§ **What to do**:
Copy exactly the lines from the one containing "необходимо выбирать краску" through the last line of the records, both included, and nothing more.
=====
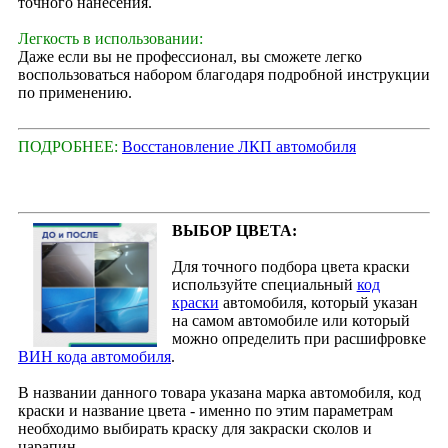
точного нанесения.
Легкость в использовании:
Даже если вы не профессионал, вы сможете легко
воспользоваться набором благодаря подробной инструкции
по применению.
ПОДРОБНЕЕ:
Восстановление ЛКП автомобиля
ВЫБОР ЦВЕТА:
Для точного подбора цвета краски
используйте специальный
код
краски
автомобиля, который указан
на самом автомобиле или который
можно определить при расшифровке
ВИН кода автомобиля
.
В названии данного товара указана марка автомобиля, код
краски и название цвета - именно по этим параметрам
необходимо выбирать краску для закраски сколов и
царапин.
=====
§ **Solution to the exercise**:
необходимо выбирать краску для закраски сколов и
царапин.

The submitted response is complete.